El gobierno de Puebla defendió un mecanismo de coordinación con una centena de municipios para mejorar la recaudación del impuesto predial, en medio de cuestionamientos sobre su constitucionalidad y posibles motivaciones políticas. Tanto el gobernador Alejandro Armenta Mier como la secretaria de Planeación, Finanzas y Administración, Daniela Pérez Calderón, argumentaron que se trata de un instrumento legal destinado a fortalecer los ingresos municipales sin afectar su autonomía.

Armenta Mier rechazó las críticas divulgadas en redes sociales y enfatizó que la intención es apoyar a los presidentes municipales en tareas administrativas y operativas. "Sólo pensamos en ayudarles a los presidentes municipales, sólo pensamos cómo les vamos a ayudar con la maquinaria, cómo les vamos a ayudar con obra comunitaria", expresó.
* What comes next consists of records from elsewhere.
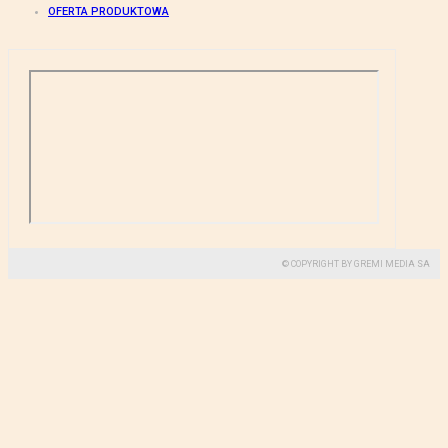
OFERTA PRODUKTOWA
© COPYRIGHT BY GREMI MEDIA SA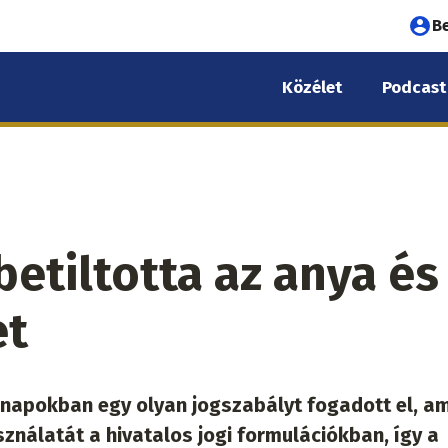
Fel
B
fió
Közélet
Podcast
me
etiltotta az anya és
et
napokban egy olyan jogszabályt fogadott el, a
ználatát a hivatalos jogi formulációkban, így a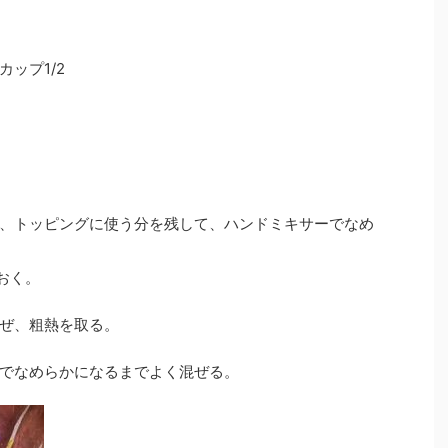
ップ1/2
、トッピングに使う分を残して、ハンドミキサーでなめ
おく。
ぜ、粗熱を取る。
でなめらかになるまでよく混ぜる。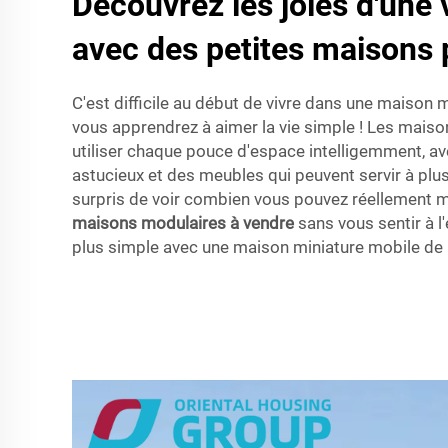
Découvrez les joies d'une
avec des petites maisons 
C'est difficile au début de vivre dans une maison 
vous apprendrez à aimer la vie simple ! Les mais
utiliser chaque pouce d'espace intelligemment, a
astucieux et des meubles qui peuvent servir à plus
surpris de voir combien vous pouvez réellement 
maisons modulaires à vendre
sans vous sentir à l'
plus simple avec une maison miniature mobile de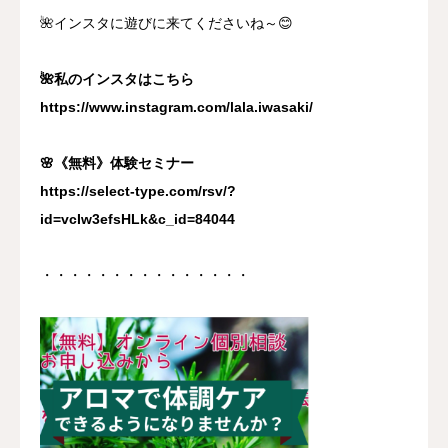
🌺インスタに遊びに来てくださいね～😊
🌺私のインスタはこちら
https://www.instagram.com/lala.iwasaki/
🌸《無料》体験セミナー
https://select-type.com/rsv/?
id=vcIw3efsHLk&c_id=84044
・・・・・・・・・・・・・・・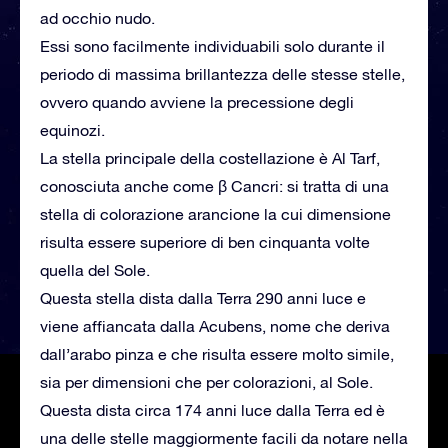
ad occhio nudo.
Essi sono facilmente individuabili solo durante il
periodo di massima brillantezza delle stesse stelle,
ovvero quando avviene la precessione degli
equinozi.
La stella principale della costellazione è Al Tarf,
conosciuta anche come β Cancri: si tratta di una
stella di colorazione arancione la cui dimensione
risulta essere superiore di ben cinquanta volte
quella del Sole.
Questa stella dista dalla Terra 290 anni luce e
viene affiancata dalla Acubens, nome che deriva
dall’arabo pinza e che risulta essere molto simile,
sia per dimensioni che per colorazioni, al Sole.
Questa dista circa 174 anni luce dalla Terra ed è
una delle stelle maggiormente facili da notare nella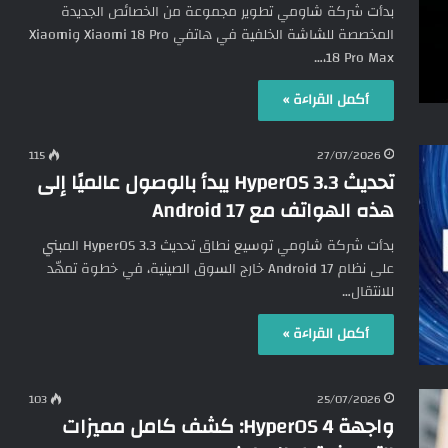
بدأت شركة شاومي تطوير مجموعة من الخصائص الجديدة
المخصصة للشاشة الخلفية في هاتفي Xiaomi 18 Pro وXiaomi
18 Pro Max،…
أكمل القراءة »
115
27/07/2026
تحديث HyperOS 3.3 يبدأ بالوصول عالميًا إلى
هذه الهواتف مع Android 17
بدأت شركة شاومي توسيع نطاق تحديث HyperOS 3.3 المبني
على نظام Android 17 خارج السوق الصينية، في خطوة تمهّد
للانتقال…
أكمل القراءة »
103
25/07/2026
واجهة HyperOS 4: كشف كامل مميزات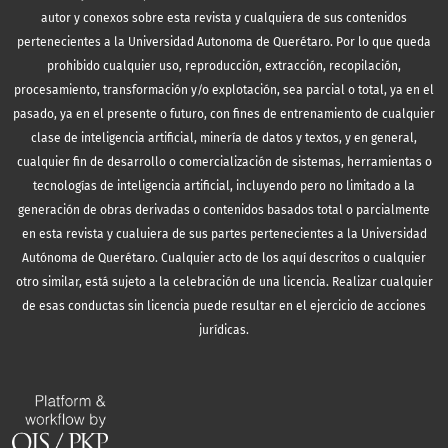
autor y conexos sobre esta revista y cualquiera de sus contenidos
pertenecientes a la Universidad Autonoma de Querétaro. Por lo que queda
prohibido cualquier uso, reproducción, extracción, recopilación,
procesamiento, transformación y/o explotación, sea parcial o total, ya en el
pasado, ya en el presente o futuro, con fines de entrenamiento de cualquier
clase de inteligencia artificial, minería de datos y textos, y en general,
cualquier fin de desarrollo o comercialización de sistemas, herramientas o
tecnologías de inteligencia artificial, incluyendo pero no limitado a la
generación de obras derivadas o contenidos basados total o parcialmente
en esta revista y cualuiera de sus partes pertenecientes a la Universidad
Autónoma de Querétaro. Cualquier acto de los aquí descritos o cualquier
otro similar, está sujeto a la celebración de una licencia. Realizar cualquier
de esas conductas sin licencia puede resultar en el ejercicio de acciones
jurídicas.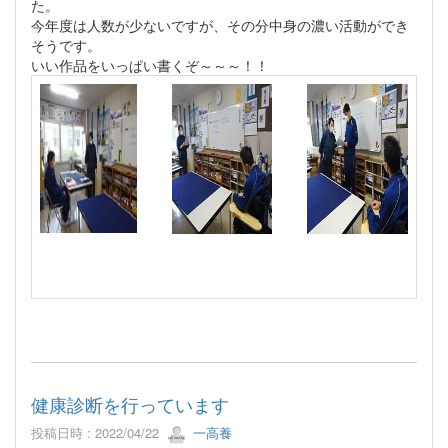
た。
今年度は人数が少ないですが、その分中身の濃い活動ができ
そうです。
いい作品をいっぱい書くぞ～～～！！
健康診断を行っています
投稿日時 : 2022/04/22
一高養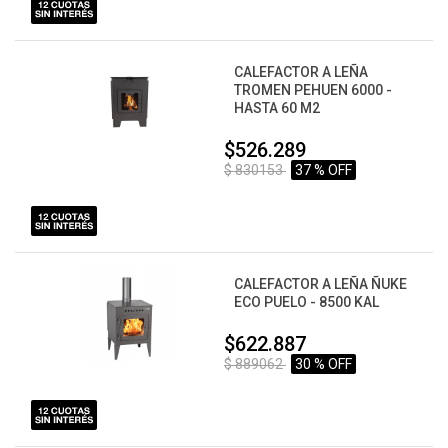
CALEFACTOR A LEÑA
TROMEN PEHUEN 6000 -
HASTA 60 M2
$526.289
$ 830153
37 % OFF
CALEFACTOR A LEÑA ÑUKE
ECO PUELO - 8500 KAL
$622.887
$ 889062
30 % OFF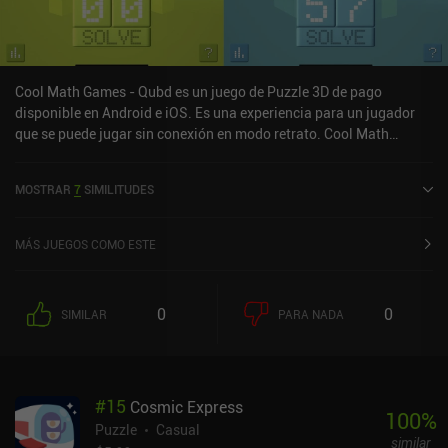
Cool Math Games - Qubd es un juego de Puzzle 3D de pago
disponible en Android e iOS. Es una experiencia para un jugador
que se puede jugar sin conexión en modo retrato. Cool Math
Games - Qubd se lanzó en noviembre de 2022.
MOSTRAR
7
SIMILITUDES
MÁS JUEGOS COMO ESTE
0
0
SIMILAR
PARA NADA
#
15
Cosmic Express
100
%
Puzzle
Casual
similar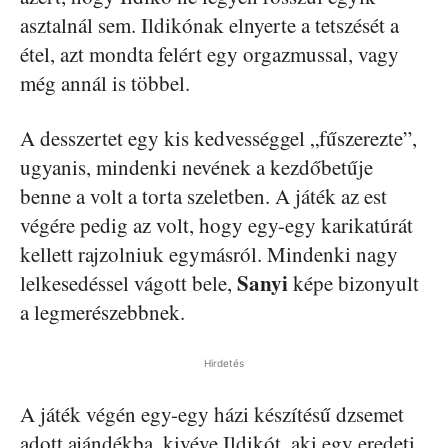
asztalnál sem. Ildikónak elnyerte a tetszését a
étel, azt mondta felért egy orgazmussal, vagy
még annál is többel.
A desszertet egy kis kedvességgel „fűszerezte”,
ugyanis, mindenki nevének a kezdőbetűje
benne a volt a torta szeletben. A játék az est
végére pedig az volt, hogy egy-egy karikatúrát
kellett rajzolniuk egymásról. Mindenki nagy
Sanyi
lelkesedéssel vágott bele,
képe bizonyult
a legmerészebbnek.
Hirdetés
A játék végén egy-egy házi készítésű dzsemet
adott ajándékba, kivéve Ildikót, aki egy eredeti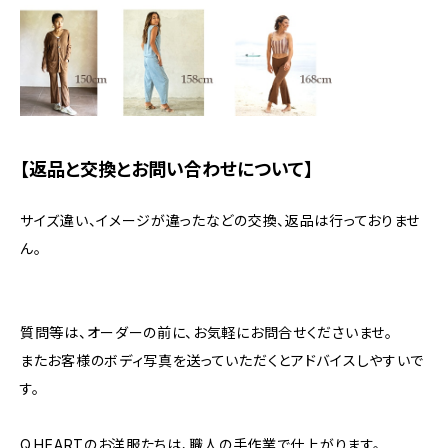
【返品と交換とお問い合わせについて】
サイズ違い、イメージが違ったなどの交換、返品は行っておりませ
ん。
質問等は、オーダーの前に、お気軽にお問合せくださいませ。
またお客様のボディ写真を送っていただくとアドバイスしやすいで
す。
Q.HEARTのお洋服たちは、職人の手作業で仕上がります。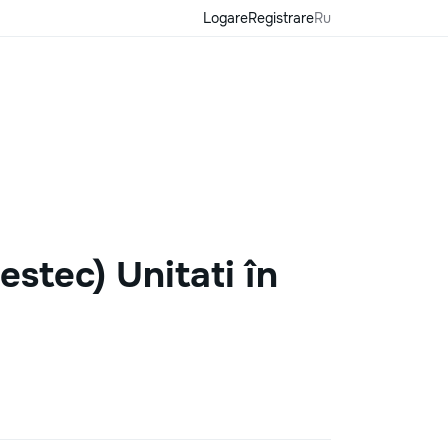
Logare
Registrare
Ru
estec) Unitati în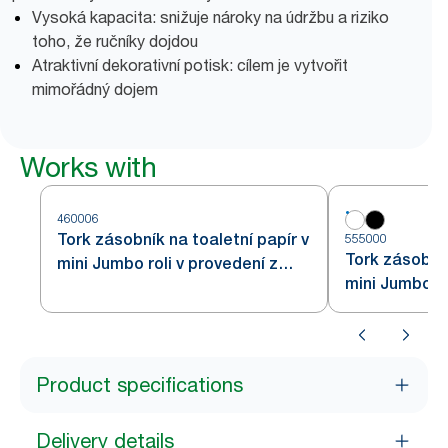
Vysoká kapacita: snižuje nároky na údržbu a riziko
toho, že ručníky dojdou
Atraktivní dekorativní potisk: cílem je vytvořit
mimořádný dojem
Works with
460006
Tork zásobník na toaletní papír v
555000
Tork zásobník
mini Jumbo roli v provedení z
mini Jumbo rol
nerezové oceli T2
Product specifications
Delivery details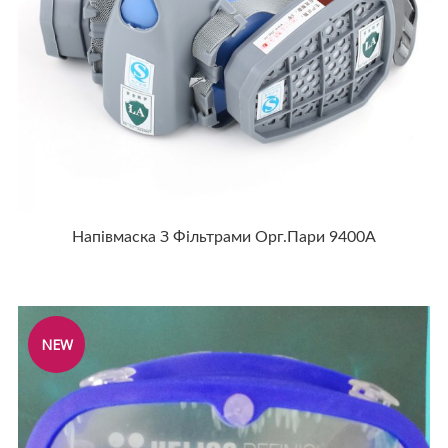
Напівмаска З Фільтрами Орг.пари 9400А
NEW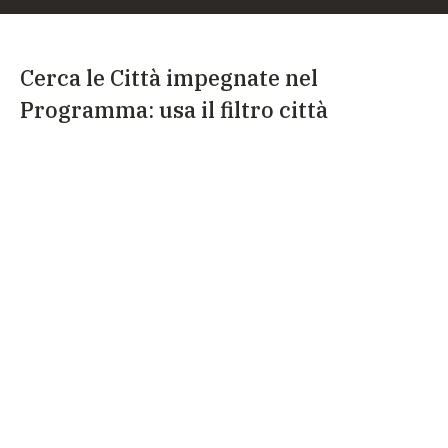
Cerca le Città impegnate nel
Programma: usa il filtro città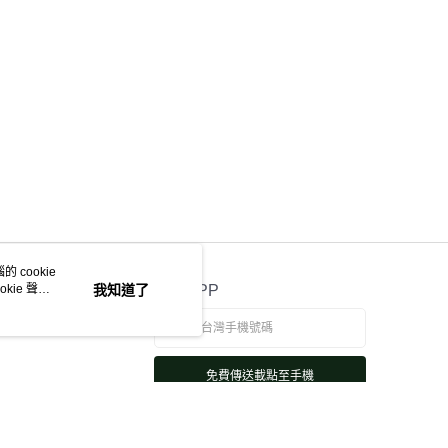
 cookie
kie 聲明
我知道了
官方APP
免費傳送載點至手機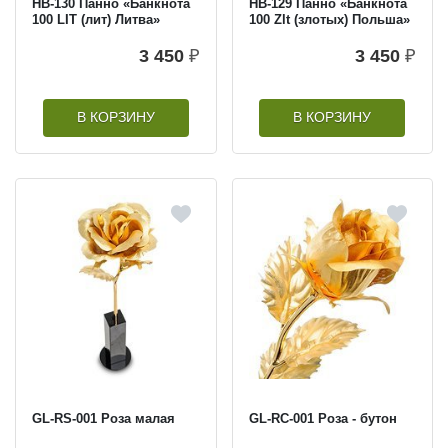
HB-130 Панно «Банкнота
HB-129 Панно «Банкнота
100 LIT (лит) Литва»
100 Zlt (злотых) Польша»
3 450
₽
3 450
₽
В КОРЗИНУ
В КОРЗИНУ
GL-RS-001 Роза малая
GL-RC-001 Роза - бутон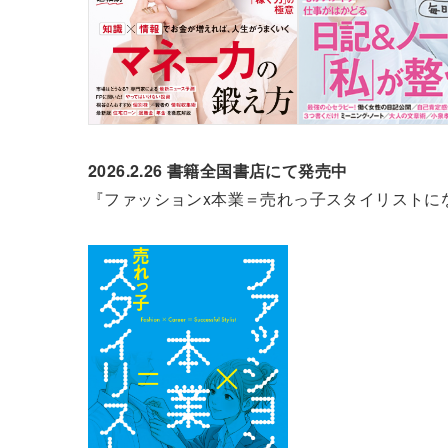
2026.2.26 書籍全国書店にて発売中
『ファッションx本業＝売れっ子スタイリストに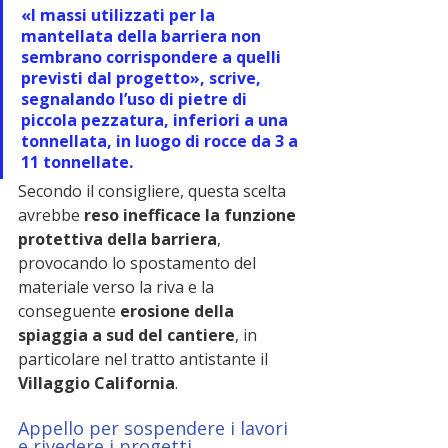
«I massi utilizzati per la 
mantellata della barriera non 
sembrano corrispondere a quelli 
previsti dal progetto», scrive, 
segnalando l’uso di 
pietre di 
piccola pezzatura
, inferiori a una 
tonnellata, in luogo di rocce da 
3 a 
11 tonnellate
.
Secondo il consigliere, questa scelta 
avrebbe 
reso inefficace la funzione 
protettiva della barriera
, 
provocando lo spostamento del 
materiale verso la riva e la 
conseguente 
erosione della 
spiaggia a sud del cantiere
, in 
particolare nel tratto antistante il 
Villaggio California
.
Appello per sospendere i lavori 
e rivedere i progetti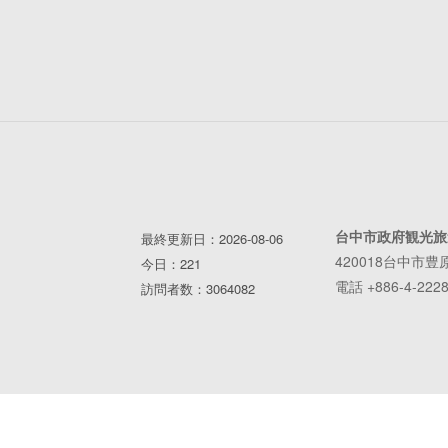
台中市政府観光旅
最終更新日：2026-08-06
420018台中市豊
今日：221
電話 +886-4-2228
訪問者数：3064082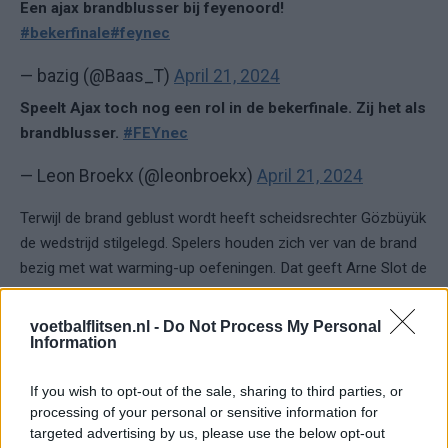
Een ajax brandblusser bij feyenoord!
#bekerfinale
#feynec
— bazig (@Baas_T)
April 21, 2024
Speelt Ajax toch nog een rol in de bekerfinale. Zij het als
brandblusser.
#FEYnec
— Leon Broekx (@leonbroekx)
April 21, 2024
Terwijl de brand geblust wordt heeft scheidsrechter Gözbüyük
de wedstrijd stilgelegd. Spelers houden zich ver van de brand
bezig met wat warming-up oefeningen. Dat geeft Arne Slot de
gelegenheid om de
adviezen van fans
te lezen.
voetbalflitsen.nl -
Do Not Process My Personal
Information
Ajax
Feyenoord
PSV
If you wish to opt-out of the sale, sharing to third parties, or
Fraser begint aan nieuwe uitdaging: oud-
Feyenoorder tekent als bondscoach
processing of your personal or sensitive information for
targeted advertising by us, please use the below opt-out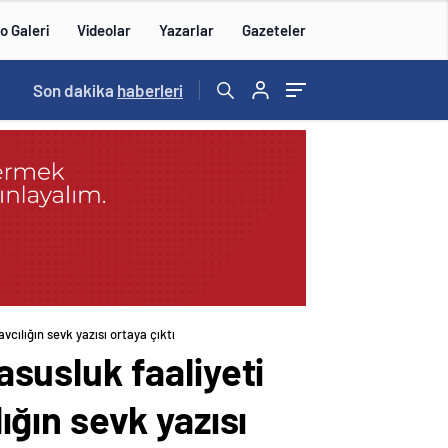
o Galeri
Videolar
Yazarlar
Gazeteler
15:20
Son dakika
/
haberleri
avcılığın sevk yazısı ortaya çıktı
asusluk faaliyeti
lığın sevk yazısı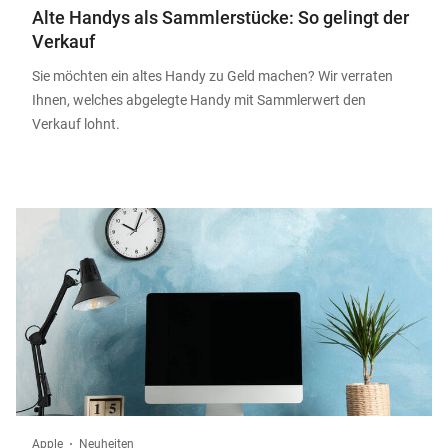
Alte Handys als Sammlerstücke: So gelingt der
Verkauf
Sie möchten ein altes Handy zu Geld machen? Wir verraten
Ihnen, welches abgelegte Handy mit Sammlerwert den
Verkauf lohnt.
Apple
Neuheiten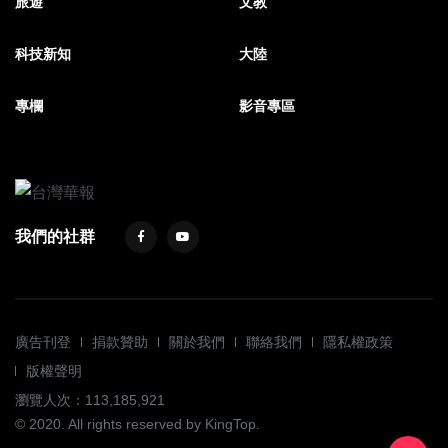
旅遊
文教
科技新知
大陸
專欄
影音專區
我們的社群
廣告刊登
捐款贊助
關於我們
聯絡我們
隱私權政策
版權聲明
瀏覽人次：113,185,921
© 2020. All rights reserved by KingTop.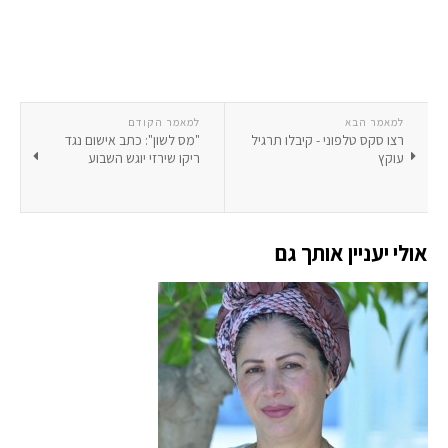
למאמר הבא
למאמר הקודם
רצו סקס טלפוני - קיבלו תרגיל
"מס לשון": כתב אישום נגד
עוקץ
ריקו שירזי יוגש השבוע
אולי יעניין אותך גם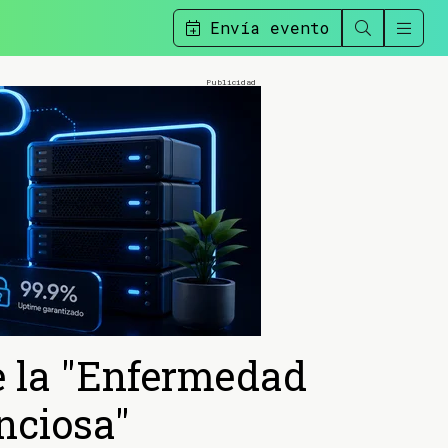
Envía evento
e la "Enfermedad
nciosa"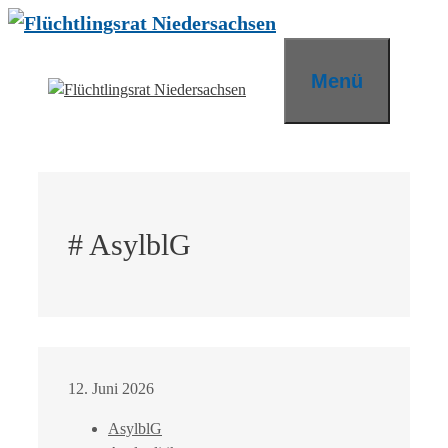
Zum
Inhalt
springen
Menü
# AsylblG
12. Juni 2026
AsylblG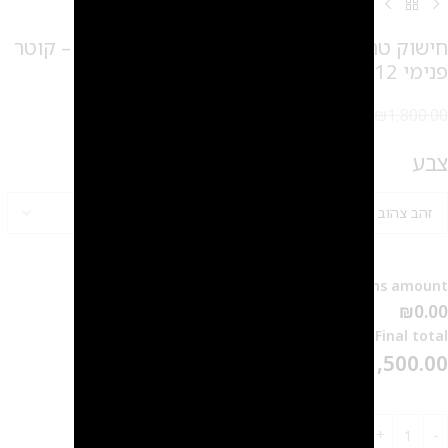
חישוק טריוז גדול יהלומים זהב 14 קראט מלא – קוטר
פנימי 12 ממ
₪
1,500.00
₪
1,800.00
צבע
Options amount
₪0.00
Final total
₪
1,500.00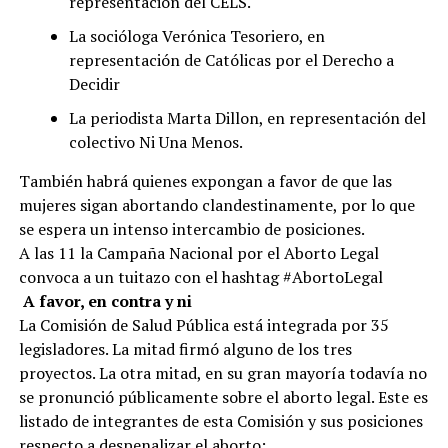
representación del CELS.
La socióloga Verónica Tesoriero, en
representación de Católicas por el Derecho a
Decidir
La periodista Marta Dillon, en representación del
colectivo Ni Una Menos.
También habrá quienes expongan a favor de que las
mujeres sigan abortando clandestinamente, por lo que
se espera un intenso intercambio de posiciones.
A las 11 la Campaña Nacional por el Aborto Legal
convoca a un tuitazo con el hashtag #AbortoLegal
A favor, en contra y ni
La Comisión de Salud Pública está integrada por 35
legisladores. La mitad firmó alguno de los tres
proyectos. La otra mitad, en su gran mayoría todavía no
se pronunció públicamente sobre el aborto legal. Este es
listado de integrantes de esta Comisión y sus posiciones
respecto a despenalizar el aborto: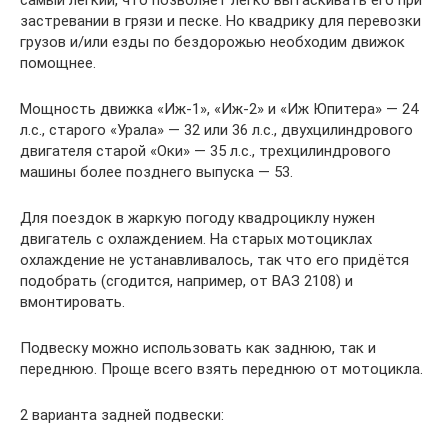
застревании в грязи и песке. Но квадрику для перевозки
грузов и/или езды по бездорожью необходим движок
помощнее.
Мощность движка «Иж-1», «Иж-2» и «Иж Юпитера» — 24
л.с., старого «Урала» — 32 или 36 л.с., двухцилиндрового
двигателя старой «Оки» — 35 л.с., трехцилиндрового
машины более позднего выпуска — 53.
Для поездок в жаркую погоду квадроциклу нужен
двигатель с охлаждением. На старых мотоциклах
охлаждение не устанавливалось, так что его придётся
подобрать (сгодится, например, от ВАЗ 2108) и
вмонтировать.
Подвеску можно использовать как заднюю, так и
переднюю. Проще всего взять переднюю от мотоцикла.
2 варианта задней подвески:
El gobernador vinculó parte de las objeciones con el contexto electoral próximo a 2027.

Pérez Calderón explicó que estos convenios de coordinación administrativa permiten a los municipios acceder a incentivos federales del Fondo de Fomento Municipal, previstos en la Ley de Coordinación Fiscal Federal. A nivel nacional, indicó que 891 municipios en 26 entidades operan bajo este esquema, lo que les permite obtener hasta el 30% de los ingresos excedentes. Según la funcionaria, Puebla no había podido acceder a estos recursos por carecer de mecanismos administrativos adecuados.

Para habilitar jurídicamente los convenios, en mayo de 2025 se reformó la Ley de Coordinación Hacendaria del Estado y sus Municipios, con acompañamiento de la Secretaría de Hacienda y Crédito Público. El modelo prevé que el gobierno proporcione soporte técnico a través de su red de recaudación, que comprende 861 puntos de pago distribuidos en centros integrales de servicios, bancos y comercios.

Actualmente, el impuesto predial registra rezagos de entre 50% y 60% en distintas demarcaciones, limitando la capacidad de los gobiernos locales para generar ingresos propios. Hasta ahora, 100 de los 217 municipios poblanos han aprobado en cabildo su incorporación al esquema. Pérez Calderón negó que la medida sea inconstitucional, recaudatoria o orientada a asegurar reelecciones, mientras Armenta Mier reiteró que no contraviene la Constitución ni vulnera la soberanía municipal.